# Who(ever) doesn't speak a foreign language, doesn't know his mother tongue.



## GoKyu

Hi all, I'm learning German (3 years so far), and I've taken a particular quote (Zitat) sort of as my mantra - I'd be interested to see how it would be worded in Latin.

"Wer keine fremde Sprache spricht, kennt seine Muttersprache nicht." --Goethe

Who(ever) doesn't speak a foreign language, doesn't know his mother tongue.

Thanks!

         -Bryan


----------



## Whodunit

GoKyu said:


> "Wer keine fremde Sprache spricht, kennt seine Muttersprache nicht." --Goethe


 
Let me try it:

_Qui linguam barbaram non loquitur, sermonem patrium nescit._

"Barbarus" mans "not Roman." If you need to say "foreign," you could also use "peregrinus" (declined: peregrinam).


----------



## Joca

Whodunit said:


> Let me try it:
> 
> _Qui linguam barbaram non loquitur, sermonem patrium nescit._
> 
> "Barbarus" mans "not Roman." If you need to say "foreign," you could also use "peregrinus" (declined: peregrinam).


 
Whodunit, do you mind my trying again?

"*Qui nullam linguam externam loquitur, patriam nesciet.*"
He who...

or

"*Quicumque nullam linguam externam loquitur, patriam nesciet."*
Whoever...

"Nesciet" is a future form.

_He who doesn't speak a foreign language, will not know the language of his fatherland (or his own)._

JC


----------



## Whodunit

Joca said:


> Whodunit, do you mind my trying again?


 
Although your translation makes sense in Latin, it doesn't correspond to the original sentence. 

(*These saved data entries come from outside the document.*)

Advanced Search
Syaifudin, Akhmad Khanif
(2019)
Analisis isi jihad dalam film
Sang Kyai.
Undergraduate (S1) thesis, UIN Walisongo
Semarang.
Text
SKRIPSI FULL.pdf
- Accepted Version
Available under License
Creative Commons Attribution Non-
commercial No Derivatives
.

In my opinion, "nullus" is not necessary, it gives too much emphasis on the "keine" in German. We would use "gar keine" in such a context. As I said before, "barbarus" is what the Romans would have used. There are many possibilities to express "foreign." I don't like "patria" without mentioning the word for "language" again; it should be there, otherwise it has another meaning.

What I might agree upon is the future tense. It could be better in Latin.


----------



## Joca

Whodunit said:


> Although your translation makes sense in Latin, it doesn't correspond to the original sentence.
> 
> In my opinion, "nullus" is not necessary, it gives too much emphasis on the "keine" in German. We would use "gar keine" in such a context. As I said before, "barbarus" is what the Romans would have used. There are many possibilities to express "foreign." I don't like "patria" without mentioning the word for "language" again; it should be there, otherwise it has another meaning.
> 
> What I might agree upon is the future tense. It could be better in Latin.


 
Thanks Whodunit.

Your translation: _Qui linguam barbaram non loquitur, sermonem patrium nescit._

He who doesn't speak a foreign (barbarian) language, doesn't know the native talk. 

I think that your translation also makes sense in Latin, but:

a) does it correspond to the original sentence? Probably not. Maybe we don't need to very strict in this respect; I presume that a certain liberty can be taken.

b) "barbarus" makes sense in a Roman/Greek/Latin context, but not in a sentence by Goethe, I am afraid. "Barbarus" also stands for "savage, rude", in rather a pejorative sense. I don't think Goethe had this in mind. 

In any case, let's wait for someone else to untie the knot. Do you agree?

Cheers,

JC


----------



## GoKyu

Thanks for the replies so far, this is very interesting! 

Gibt's andere Deutschen, die auch Lateinisch können? 

         -Bryan


----------



## jazyk

No no no. All suggestions are bad.  Here's the best one:

Qui linguis exter(n)is non loquitur, suam linguam non cognoscet.

Jazyk


----------